▶ _What is needed_
From the first line to the last, restate every record word for word, leaving out the pictures.
Data section Block Start
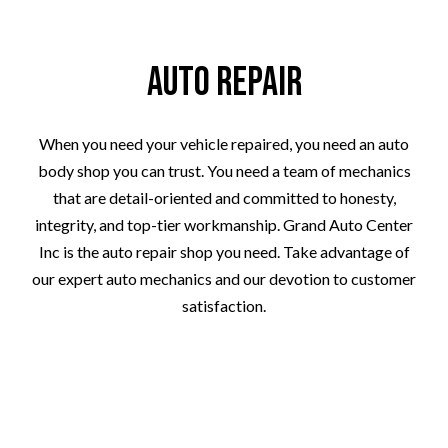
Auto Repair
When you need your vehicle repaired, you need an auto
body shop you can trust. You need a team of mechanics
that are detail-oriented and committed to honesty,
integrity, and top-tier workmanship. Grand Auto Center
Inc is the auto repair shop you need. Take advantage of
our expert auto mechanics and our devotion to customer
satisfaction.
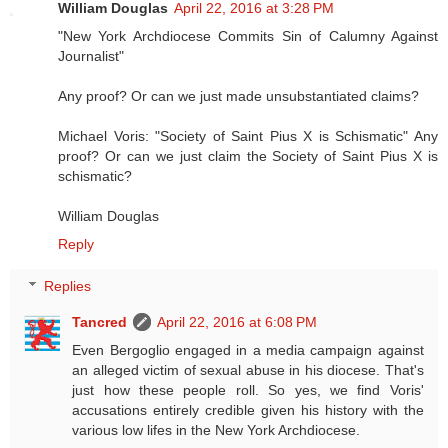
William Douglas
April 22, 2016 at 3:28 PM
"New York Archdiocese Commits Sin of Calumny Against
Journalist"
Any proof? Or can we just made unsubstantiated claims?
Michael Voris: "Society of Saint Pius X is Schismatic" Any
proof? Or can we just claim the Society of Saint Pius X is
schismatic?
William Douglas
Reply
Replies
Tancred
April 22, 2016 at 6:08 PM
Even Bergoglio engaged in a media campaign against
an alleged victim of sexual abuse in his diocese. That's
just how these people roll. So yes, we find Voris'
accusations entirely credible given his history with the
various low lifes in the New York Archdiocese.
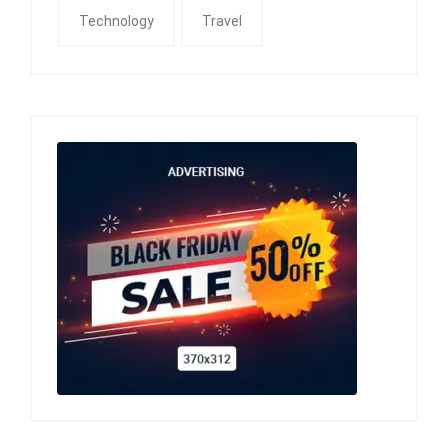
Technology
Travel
Data section Block End
▶ _Response_
Auto Repair
When you need your vehicle repaired, you need an auto
body shop you can trust. You need a team of mechanics
that are detail-oriented and committed to honesty,
integrity, and top-tier workmanship. Grand Auto Center
Inc is the auto repair shop you need. Take advantage of
our expert auto mechanics and our devotion to customer
satisfaction.
William Douglas
April 22, 2016 at 3:28 PM
"New York Archdiocese Commits Sin of Calumny Against
Journalist"
Any proof? Or can we just made unsubstantiated claims?
Michael Voris: "Society of Saint Pius X is Schismatic" Any
proof? Or can we just claim the Society of Saint Pius X is
schismatic?
William Douglas
Reply
Replies
Tancred
April 22, 2016 at 6:08 PM
Even Bergoglio engaged in a media campaign against
an alleged victim of sexual abuse in his diocese. That's
just how these people roll. So yes, we find Voris'
accusations entirely credible given his history with the
various low lifes in the New York Archdiocese.
Technology
Travel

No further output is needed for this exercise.